Oil and Health Care: What They Mean for Investors in 2015

The failed promises to Veterans is compounded by the financial burden from an economy that is relentlessly depressing

2014 was an up and down year for investors, and the uncertainty in the markets is likely to continue well into the New Year. The US saw stocks on the rise again and a strengthening dollar and low gas prices are making many people excited about the potential rise in consumer spending – and pushing them to expect some gains in stocks for the upcoming year.

According to Reuters, stocks are expected to rise on average throughout 2015. This is good news for investors, especially since quite a few of them took some hits this year. But precisely which stocks are expected to perform, and which ones might remain unpredictable, is a more complicated matter. Let’s look at two very different industries to see how 2015 is shaping up so far.

Oil Stocks

Investing in oil has become a bit trickier than many would like. The majority of the blunders that were made by top investors this year often involved oil, which has fallen to its lowest price in years and is now below $50 a barrel. That’s a pretty significant drop from the $100 it was going for over the summer.

Many people expected to see oil prices continue on the uptick but were taken by surprise by the sudden fall – a fall which is expected to continue, with some investors saying that it may go as low as $40 a barrel. Of course, this will drive some of the small producers out of business, clearing the way for some of the bigger and better-established companies.

Even though there is some speculation that oil may drop that low in 2015, it’s unlikely to stay there.

Investing in oil has always had a steep learning curve, but the capricious nature of the industry has made the investor’s playbook even more complicated. One of the main factors for the drop in oil prices is the United States’ jump in production of oil and natural gas. With the US going from about 30% domestic production to 70%, we suddenly have a huge influx. This plunge is the market attempting to correct its self.
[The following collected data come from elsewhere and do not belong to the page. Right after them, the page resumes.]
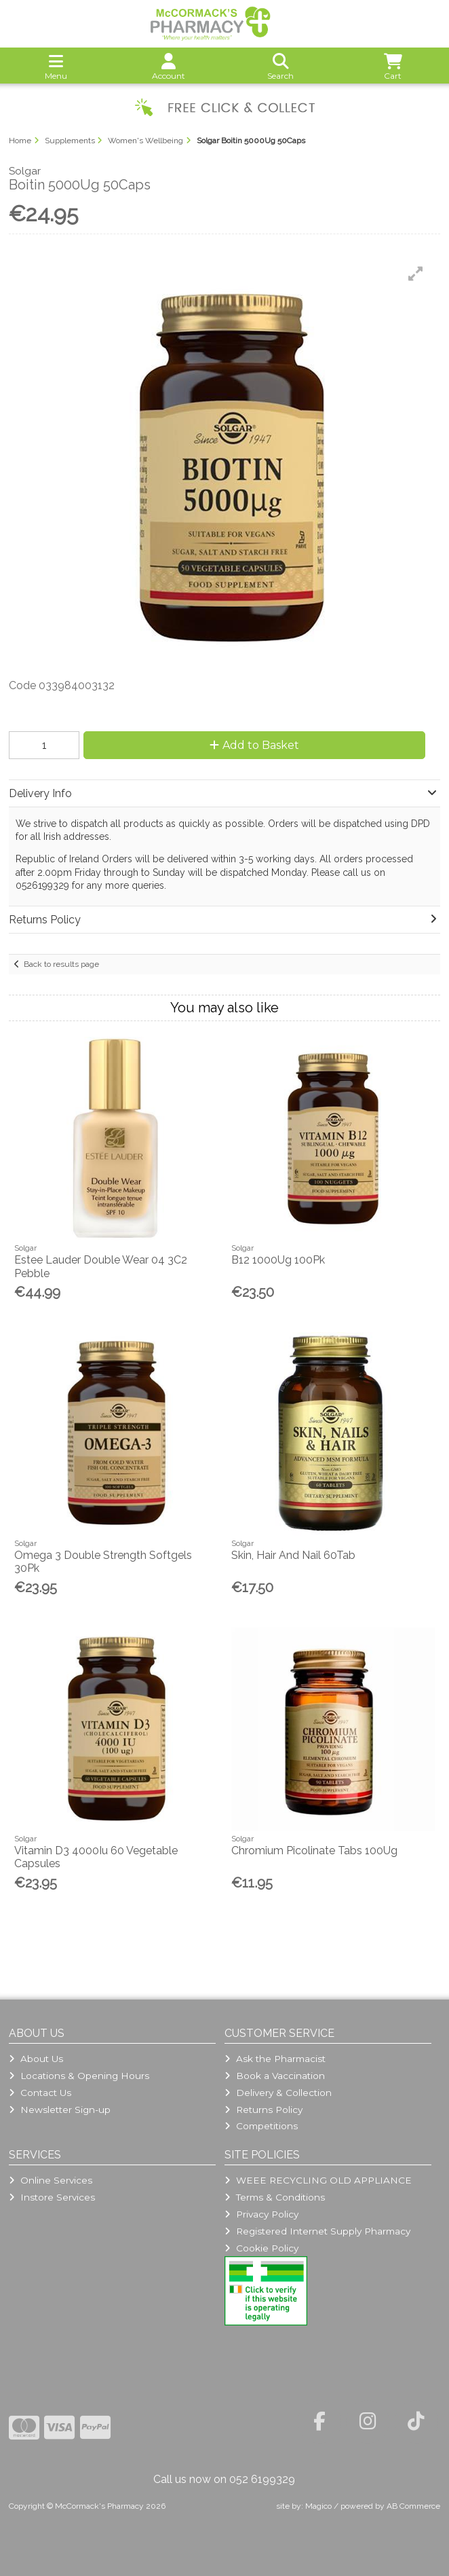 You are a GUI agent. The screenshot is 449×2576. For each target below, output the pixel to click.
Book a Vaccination (274, 2075)
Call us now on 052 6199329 (224, 2479)
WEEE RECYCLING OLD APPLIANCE (318, 2180)
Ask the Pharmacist (275, 2058)
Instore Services (52, 2197)
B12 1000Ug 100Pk (278, 1259)
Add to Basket (254, 745)
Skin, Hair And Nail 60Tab (293, 1555)
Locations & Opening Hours (79, 2075)
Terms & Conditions (274, 2197)
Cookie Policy (261, 2248)
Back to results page (61, 964)
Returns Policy (263, 2109)
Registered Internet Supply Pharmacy (317, 2231)
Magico (318, 2506)
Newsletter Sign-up (60, 2109)
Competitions (261, 2125)
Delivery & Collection (278, 2092)
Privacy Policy (261, 2214)
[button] (416, 273)
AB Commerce (413, 2506)
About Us (36, 2058)
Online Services (50, 2180)
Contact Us (40, 2092)
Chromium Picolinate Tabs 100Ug (314, 1850) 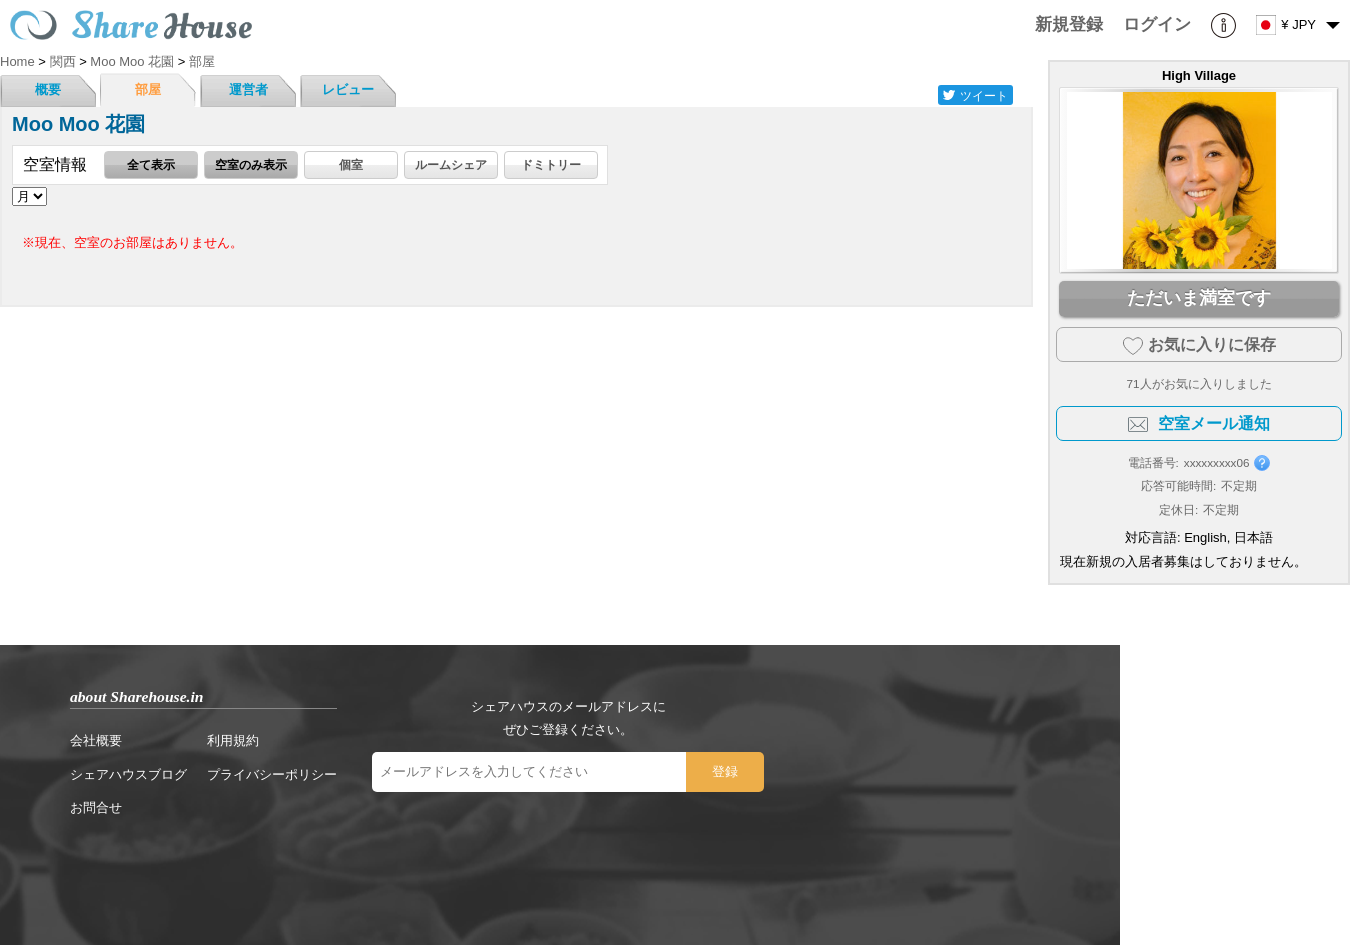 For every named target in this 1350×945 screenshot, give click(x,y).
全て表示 (151, 164)
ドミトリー (551, 164)
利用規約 (233, 740)
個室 (351, 164)
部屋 (148, 89)
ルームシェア (451, 164)
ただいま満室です (1199, 298)
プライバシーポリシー (272, 774)
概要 (48, 89)
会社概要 (96, 740)
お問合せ (96, 807)
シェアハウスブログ (128, 774)
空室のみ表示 (251, 164)
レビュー (348, 89)
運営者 (248, 89)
However, given how turbulent the world is at the moment, any small change could start to push prices back up.

Health Care

This was an unprecedented year for health care as well. Although many predictions were made, no one was exactly sure what the effects of the Affordable Care Act would ultimately be. However, it appears that most stocks went on the rise, and will probably continue to do so. This is one area that practically everyone agrees on: health care stocks will continue their upward trend.
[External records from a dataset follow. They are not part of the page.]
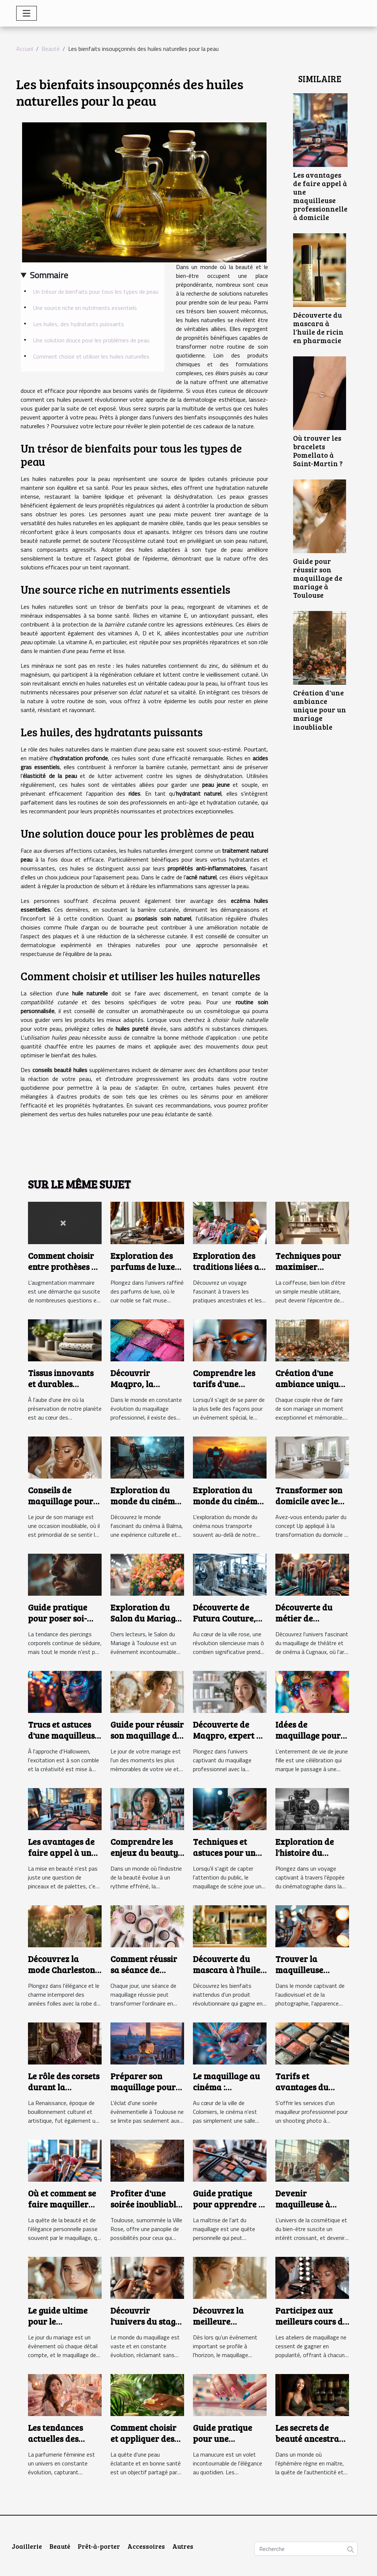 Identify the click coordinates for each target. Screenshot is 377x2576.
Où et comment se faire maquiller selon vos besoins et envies (62, 2209)
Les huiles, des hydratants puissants (78, 324)
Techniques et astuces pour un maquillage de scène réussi (224, 1858)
According to the New York Times, approximately 10 million more people now have health insurance thanks to the Affordable Care Act. That means that insurance companies are doing well. Aetna is one that has seen huge gains in the past year, and will probably continue to grow.

Keeping an eye on which companies are looking to consolidate and buy up other businesses will give you a good heads-up about which companies are expecting significant growth. Aetna recently purchased Bswift, a technology company that is geared towards providing an online “shopping mall” experience for consumers looking to purchase health insurance.
Platforms of this kind are an up-and-coming area of stocks. You wouldn’t have heard of Bswift five years ago, but now they’re being bought for $400 million. Other companies in this area include HealthEquity, Quadrant 4, and Benefitfocus.

It’s also a well-known fact that the majority of the US population is aging. The Baby Boomers have reached retirement and are now working to stay healthy. That requires doctors, and those doctors require health insurance.

With all the delays that Obamacare has faced since it was rolled out, we’re still looking to see what the full impact will be.

All told, it’s looking to be a pretty exciting year for the US. Oil prices are likely to head back up, but it may take them a bit of time to recover. Meanwhile, health care is only expected to improve, especially as all the kinks are worked out and the full effect of the Affordable Care Act becomes more widely understood.